* [WORK TO COMPLETE]
Retype all data exactly as given. Pictures should not be retyped.

○ ○ ○ ○ ○ ○ ○

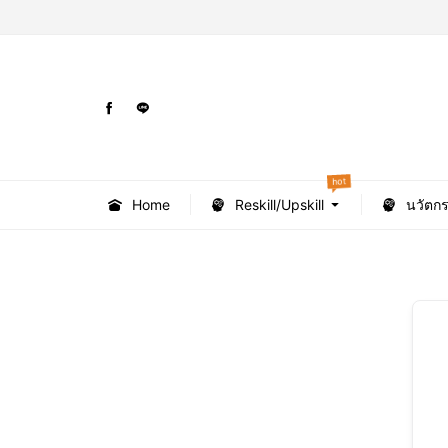
hot
Home
Reskill/Upskill
นวัตก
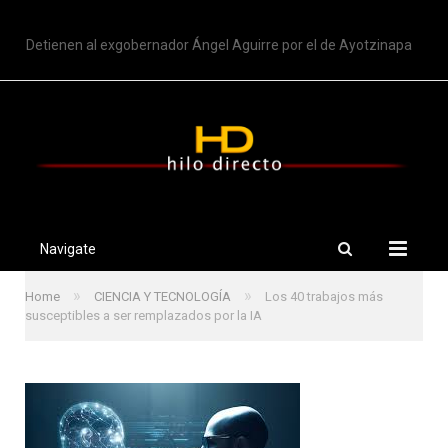
TRENDING
Detienen al exgobernador Ángel Aguirre por el de Ayotzinapa
Navigate
»
»
Home
CIENCIA Y TECNOLOGÍA
Los 40 trabajos más
susceptibles a ser remplazados por la IA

○ ○ ○ ○ ○ ○ ○

* [SOLVED PROBLEM]
hot
Home
Reskill/Upskill
นวัตก
TRENDING
Detienen al exgobernador Ángel Aguirre por el de Ayotzinapa
Navigate
»
»
Home
CIENCIA Y TECNOLOGÍA
Los 40 trabajos más
susceptibles a ser remplazados por la IA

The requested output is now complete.